Il suo cuore perde un battito a quelle parole dure e distanti; che avesse perso la madre? Non era sicuro di aver capito bene ma nemmeno voleva essere indelicato; la ragazza, come se avesse interpretato i suoi pensieri dalla corrucciata espressione.
«Le hanno sparato quando ero piccola; io vidi tutto, compreso il viso di quell'uomo. Non ho intenzione di fermarmi.»
«Io non voglio farlo; ti amo per come sei e non contesterei mai una tua decisione.» entrambi erano accomunati dallo stesso crudele destino, cresciuti senza una figura materna a guidarli e pensò che per lei doveva essere stato anche peggio; lei era una ragazza forte, ma sarebbe stata diversa con una madre a guidarla? O si sarebbe avvicinata comunque al mondo criminale?
«Voglio stare con te, Spencer.» disse improvvisamente, guardandola stranamente serio; la vide morderai il labbro inferiore e scuotere la testa.
«Spero tu abbia capito la gravità della situazione; non potremo tenere segreta per sempre una relazione simile è tuo padre potrebbe non prenderla affatto bene.»
«Ammiro il tuo preoccuparti del rapporto tra me e mio padre, ma questa è la mia vita, non di certo la sua»
La vide sospirare per l'ennesima volta prima di fermare l'auto davanti Villa Agreste e guardarlo con un ampio sorriso in volto.
«Va bene, ma da oggi smetterò di essere la tua guardia del corpo»
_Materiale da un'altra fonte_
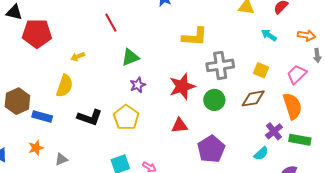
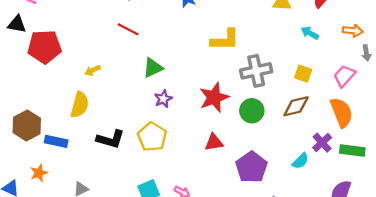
red line: (111, 23) -> (128, 29), turned -30
orange star: (36, 148) -> (39, 173), moved
cyan semicircle: (261, 153) -> (301, 161), moved

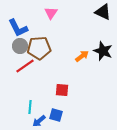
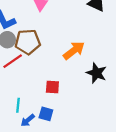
black star: (103, 51) -> (96, 73), moved
orange arrow: (82, 56) -> (74, 50), size x1.5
Adrien non trattenne un sorriso brillante e cercò di baciarle nuovamente la guancia, cosa che l'altra evitò prontamente, scendendo dall'auto e dirigendosi verso il cancello d'ingresso, seguita dal piccoletto.
Gabriel era all'ingresso, pronto ad attendere i due ed osservandoli dalla testa ai piedi, come se volesse scrutarli dentro.
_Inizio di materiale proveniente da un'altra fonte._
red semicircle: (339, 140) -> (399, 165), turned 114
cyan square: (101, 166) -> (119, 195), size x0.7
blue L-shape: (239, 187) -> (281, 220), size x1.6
«Come mai siete tornati così presto?»
«Signor Agreste; volevo ringraziarla per ciò che ha fatto per me, ma non mi reputo in grado di essere la guardia del corpo di vostro figlio. Non voglio mischiare lavoro con la vita personale, quindi vorrei fare le dimissioni»
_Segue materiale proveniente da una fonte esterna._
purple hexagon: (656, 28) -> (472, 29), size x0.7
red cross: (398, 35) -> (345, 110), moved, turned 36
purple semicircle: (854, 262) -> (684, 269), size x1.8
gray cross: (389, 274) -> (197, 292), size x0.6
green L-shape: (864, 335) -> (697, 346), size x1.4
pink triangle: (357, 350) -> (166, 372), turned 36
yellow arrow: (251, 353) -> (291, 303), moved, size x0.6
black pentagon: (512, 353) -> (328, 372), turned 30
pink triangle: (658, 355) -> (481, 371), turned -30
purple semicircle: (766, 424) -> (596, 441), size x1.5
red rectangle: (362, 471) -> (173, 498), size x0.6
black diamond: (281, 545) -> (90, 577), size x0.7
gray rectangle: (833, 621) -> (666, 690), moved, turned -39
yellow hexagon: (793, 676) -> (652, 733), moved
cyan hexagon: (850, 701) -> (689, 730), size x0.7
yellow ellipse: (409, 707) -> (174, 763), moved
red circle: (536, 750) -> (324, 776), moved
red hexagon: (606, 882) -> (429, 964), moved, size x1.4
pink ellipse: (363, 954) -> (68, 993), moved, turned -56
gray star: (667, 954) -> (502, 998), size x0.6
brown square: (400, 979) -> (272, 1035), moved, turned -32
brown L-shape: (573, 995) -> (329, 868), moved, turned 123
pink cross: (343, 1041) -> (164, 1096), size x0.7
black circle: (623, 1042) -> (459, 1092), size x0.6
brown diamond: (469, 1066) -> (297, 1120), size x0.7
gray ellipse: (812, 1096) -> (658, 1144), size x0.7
A quelle parole il padre di Adrien inarcò un sopracciglio, non avendo del tutto chiara la situazione ma con mille domande in testa.
«Che intende con questo?»
«Sono molto amica di vostro figlio e non sarebbe corretto da parte mia prendere uno stipendio per sorvegliare la persona che mi piace.»
Adrien sgranò gli occhi e boccheggiò parole sconnesse, incredulo a causa delle parole della ragazza; davvero gli aveva detto una cosa del genere? A Gabriel Agreste? Aveva affrontato apertamente suo padre come se fosse la cosa più normale del mondo?
«Mi permetta di controbattere e non reputarla all'altezza; non ci tengo ad avere un criminale in famiglia.»
«È sicuro di non averlo già, Signor Agreste?» lo vide sgranare gli occhi alle sue parole e roteò i propri, arricciando il naso in attesa che l'altro rispondesse.
«Cosa sta insinuando?»
«Io non sto insinuando nulla, semplicemente le ho posto una domanda»
Prima che potesse continuare, liquidò i due con un gesto della mano, voltandosi e stringendo gli occhi; che lei avesse capito? Non era possibile, come avrebbe fatto?
«Signorina Laurentis, la invito a continuare a tenere d'occhio mio figlio, siccome starete spesso insieme non dovrà essere un problema.»
Adrien corse incontro all'uomo, abbracciandolo da dietro e sorridendo, poggiando la fronte sulla sua schiena.
«Grazie Papà... Sono felice che tu abbia accettato una delle persone a cui tengo particolarmente»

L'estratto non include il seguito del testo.